Closed alpmestan closed 6 years ago
Sounds good @alpmestan, thank you!
Hmm... Circle CI fails with:
Command: _build/stage0/bin/ghc -Wall -hisuf hi -osuf o -hcsuf hc -static -hide-all-packages -no-user-package-db '-package-db _build/stage1/lib/package.conf.d' '-this-unit-id ghc-boot-th-8.7' '-package-id base-4.12.0.0' -i -i_build/stage1/libraries/ghc-boot-th/build -i_build/stage1/libraries/ghc-boot-th/build/autogen -ilibraries/ghc-boot-th/. -Iincludes -I_build/generated -I_build/stage1/libraries/ghc-boot-th/build -I/Users/distiller/hadrian/ghc/_build/stage1/lib/x86_64-osx-ghc-8.7.20181009/base-4.12.0.0/include -I/Users/distiller/hadrian/ghc/_build/stage1/lib/x86_64-osx-ghc-8.7.20181009/rts-1.0/include -I_build/generated -optc-I_build/generated -optP-include -optP_build/stage1/libraries/ghc-boot-th/build/autogen/cabal_macros.h -optc-fno-stack-protector -odir _build/stage1/libraries/ghc-boot-th/build -hidir _build/stage1/libraries/ghc-boot-th/build -stubdir _build/stage1/libraries/ghc-boot-th/build -Wnoncanonical-monad-instances -optc-Wno-unknown-pragmas -c libraries/ghc-boot-th/GHC/ForeignSrcLang/Type.hs -o _build/stage1/libraries/ghc-boot-th/build/GHC/ForeignSrcLang/Type.o -O0 -H64m -XHaskell2010 -XNoImplicitPrelude -ghcversion-file=/Users/distiller/hadrian/ghc/_build/generated/ghcversion.h -Wno-deprecated-flags
Exit code: 1
Stderr:
libraries/ghc-boot-th/GHC/ForeignSrcLang/Type.hs:1:1: error:
Bad interface file: /usr/local/Cellar/ghc/8.4.3/lib/ghc-8.4.3/integer-gmp-1.0.2.0/GHC/Integer/Type.hi
mismatched interface file versions (wanted "80720181009", got "8043")
|
1 | {-# LANGUAGE DeriveGeneric #-}
| ^
)
So does AppVeyor which shouldn't have been affected by this patch, looks like the stage0 compiler that stack is installing is broken?

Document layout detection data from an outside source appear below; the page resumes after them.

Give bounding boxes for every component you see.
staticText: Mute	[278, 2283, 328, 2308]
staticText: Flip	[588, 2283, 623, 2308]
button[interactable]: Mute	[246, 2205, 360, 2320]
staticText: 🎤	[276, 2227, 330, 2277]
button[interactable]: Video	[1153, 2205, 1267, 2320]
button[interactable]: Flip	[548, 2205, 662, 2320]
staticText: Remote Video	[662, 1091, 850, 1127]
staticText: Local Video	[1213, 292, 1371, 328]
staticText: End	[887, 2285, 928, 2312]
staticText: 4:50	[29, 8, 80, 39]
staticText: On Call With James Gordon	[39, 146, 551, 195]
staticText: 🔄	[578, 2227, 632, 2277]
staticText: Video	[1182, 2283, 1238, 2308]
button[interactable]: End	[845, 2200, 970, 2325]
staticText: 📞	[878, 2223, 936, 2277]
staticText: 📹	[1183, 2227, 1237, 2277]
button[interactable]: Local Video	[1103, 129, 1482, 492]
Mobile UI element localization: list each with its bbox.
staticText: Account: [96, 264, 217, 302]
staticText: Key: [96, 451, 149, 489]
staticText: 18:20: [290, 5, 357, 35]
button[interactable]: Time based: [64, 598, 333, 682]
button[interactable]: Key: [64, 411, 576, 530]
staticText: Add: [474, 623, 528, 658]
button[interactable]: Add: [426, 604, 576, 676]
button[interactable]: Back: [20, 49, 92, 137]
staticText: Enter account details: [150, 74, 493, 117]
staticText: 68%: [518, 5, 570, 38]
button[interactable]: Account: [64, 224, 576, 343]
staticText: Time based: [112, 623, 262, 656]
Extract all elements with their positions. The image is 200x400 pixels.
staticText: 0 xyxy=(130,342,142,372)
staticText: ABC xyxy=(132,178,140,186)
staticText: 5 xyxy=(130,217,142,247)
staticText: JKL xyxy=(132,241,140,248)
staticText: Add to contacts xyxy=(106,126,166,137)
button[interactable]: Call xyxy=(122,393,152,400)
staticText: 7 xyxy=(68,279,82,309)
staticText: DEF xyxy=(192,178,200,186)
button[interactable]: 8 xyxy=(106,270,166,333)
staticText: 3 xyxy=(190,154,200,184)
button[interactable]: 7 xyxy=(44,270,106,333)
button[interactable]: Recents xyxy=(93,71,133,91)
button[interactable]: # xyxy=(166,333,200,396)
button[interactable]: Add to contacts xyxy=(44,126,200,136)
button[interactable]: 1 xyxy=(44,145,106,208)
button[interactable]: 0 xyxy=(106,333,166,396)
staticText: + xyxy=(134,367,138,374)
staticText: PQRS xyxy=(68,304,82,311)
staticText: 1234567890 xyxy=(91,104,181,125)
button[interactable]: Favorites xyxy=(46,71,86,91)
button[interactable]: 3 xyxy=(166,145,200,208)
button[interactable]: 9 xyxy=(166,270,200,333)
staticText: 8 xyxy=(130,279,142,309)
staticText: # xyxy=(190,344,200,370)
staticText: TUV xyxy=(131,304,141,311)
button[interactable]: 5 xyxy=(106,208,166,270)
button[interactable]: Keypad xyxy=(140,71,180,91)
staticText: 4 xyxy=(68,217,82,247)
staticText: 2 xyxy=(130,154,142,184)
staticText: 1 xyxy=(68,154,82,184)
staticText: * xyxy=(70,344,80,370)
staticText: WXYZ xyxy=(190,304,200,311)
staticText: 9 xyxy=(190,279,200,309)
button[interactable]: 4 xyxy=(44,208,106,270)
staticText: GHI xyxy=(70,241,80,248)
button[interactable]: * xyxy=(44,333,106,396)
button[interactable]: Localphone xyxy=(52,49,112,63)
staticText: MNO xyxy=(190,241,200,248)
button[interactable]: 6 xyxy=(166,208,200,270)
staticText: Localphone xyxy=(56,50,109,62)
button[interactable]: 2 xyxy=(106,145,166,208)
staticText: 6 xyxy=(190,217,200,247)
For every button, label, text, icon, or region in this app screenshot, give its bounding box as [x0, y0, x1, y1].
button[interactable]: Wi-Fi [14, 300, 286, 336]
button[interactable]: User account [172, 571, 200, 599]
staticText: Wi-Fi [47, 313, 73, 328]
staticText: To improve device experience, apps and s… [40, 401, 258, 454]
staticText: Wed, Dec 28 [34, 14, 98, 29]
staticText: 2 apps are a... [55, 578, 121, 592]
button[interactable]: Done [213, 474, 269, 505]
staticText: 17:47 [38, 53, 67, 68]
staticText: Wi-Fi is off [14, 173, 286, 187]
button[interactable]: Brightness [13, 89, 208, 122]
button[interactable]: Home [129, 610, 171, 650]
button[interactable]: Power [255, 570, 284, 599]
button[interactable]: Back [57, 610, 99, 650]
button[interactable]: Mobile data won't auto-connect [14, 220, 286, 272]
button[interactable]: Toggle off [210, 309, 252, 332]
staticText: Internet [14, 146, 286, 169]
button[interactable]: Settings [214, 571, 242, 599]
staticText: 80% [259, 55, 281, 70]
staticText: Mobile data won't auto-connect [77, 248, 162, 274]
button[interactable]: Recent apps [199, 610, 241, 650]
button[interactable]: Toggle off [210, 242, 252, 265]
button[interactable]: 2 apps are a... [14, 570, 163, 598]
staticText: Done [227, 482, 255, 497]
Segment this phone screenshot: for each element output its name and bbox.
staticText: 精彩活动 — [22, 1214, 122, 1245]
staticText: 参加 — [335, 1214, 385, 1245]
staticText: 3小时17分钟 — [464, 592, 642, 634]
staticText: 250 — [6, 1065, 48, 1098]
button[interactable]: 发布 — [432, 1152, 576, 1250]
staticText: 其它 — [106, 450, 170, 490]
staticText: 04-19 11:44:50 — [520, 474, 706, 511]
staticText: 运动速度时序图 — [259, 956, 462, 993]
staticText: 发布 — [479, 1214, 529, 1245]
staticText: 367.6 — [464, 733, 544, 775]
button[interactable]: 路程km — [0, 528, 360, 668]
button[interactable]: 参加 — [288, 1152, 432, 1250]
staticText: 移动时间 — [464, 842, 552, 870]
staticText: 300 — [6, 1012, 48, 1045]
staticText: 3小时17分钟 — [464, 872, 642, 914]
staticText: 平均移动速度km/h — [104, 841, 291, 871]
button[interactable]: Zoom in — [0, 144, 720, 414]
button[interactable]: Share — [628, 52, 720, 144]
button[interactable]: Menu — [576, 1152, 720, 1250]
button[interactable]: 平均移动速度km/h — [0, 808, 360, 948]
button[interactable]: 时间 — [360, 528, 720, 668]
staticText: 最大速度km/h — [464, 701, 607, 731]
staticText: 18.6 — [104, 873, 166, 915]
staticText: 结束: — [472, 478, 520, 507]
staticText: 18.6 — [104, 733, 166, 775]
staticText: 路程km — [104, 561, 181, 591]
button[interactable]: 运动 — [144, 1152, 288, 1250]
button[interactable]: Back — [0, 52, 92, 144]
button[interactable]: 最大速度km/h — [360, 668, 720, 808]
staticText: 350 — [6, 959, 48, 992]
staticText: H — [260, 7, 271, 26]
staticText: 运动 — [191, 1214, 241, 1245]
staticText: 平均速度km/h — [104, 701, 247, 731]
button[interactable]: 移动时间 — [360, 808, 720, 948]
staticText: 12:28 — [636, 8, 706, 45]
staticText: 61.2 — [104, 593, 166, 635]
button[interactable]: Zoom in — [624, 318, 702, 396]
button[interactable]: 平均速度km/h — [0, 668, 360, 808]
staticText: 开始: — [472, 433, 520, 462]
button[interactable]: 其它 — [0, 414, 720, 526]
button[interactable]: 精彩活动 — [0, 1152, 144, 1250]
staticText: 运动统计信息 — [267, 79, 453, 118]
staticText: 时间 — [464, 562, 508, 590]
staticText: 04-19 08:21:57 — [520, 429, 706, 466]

Well, Circle CI uses the cabal script I think? And installs ghc from homebrew.
Usually when this happens there's some kind of ABI mismatch. I assume the builds aren't cached? The linux build doesn't seem to suffer the same issue. why would also AppVeyor be affected? this only changes the CircleCI script no?
Yes, and I don't know why appveyor is affected.
When I try to reproduce the problem I get... other failures. It's just one of those days/weeks...
Edit: now I cannot reproduce my own errors anymore.
I think I know where the circle ci failure comes from: --integer-simple
... I'll remove it temporarily to see how things go. I wonder if https://github.com/ghc/ghc/commit/fc2ff6dd7496a33bf68165b28f37f40b7d647418 has anything to do with this.
Haha! New failure:
| Run Ghc CompileHs Stage1: libraries/ghci/GHCi/Message.hs => _build/stage1/libraries/ghci/build/GHCi/Message.o
| Run Ghc LinkHs Stage1: _build/stage1/utils/hpc/build/Main.o (and 11 more) => _build/stage1/bin/hpc
ld: library not found for -lgmp
clang: error: linker command failed with exit code 1 (use -v to see invocation)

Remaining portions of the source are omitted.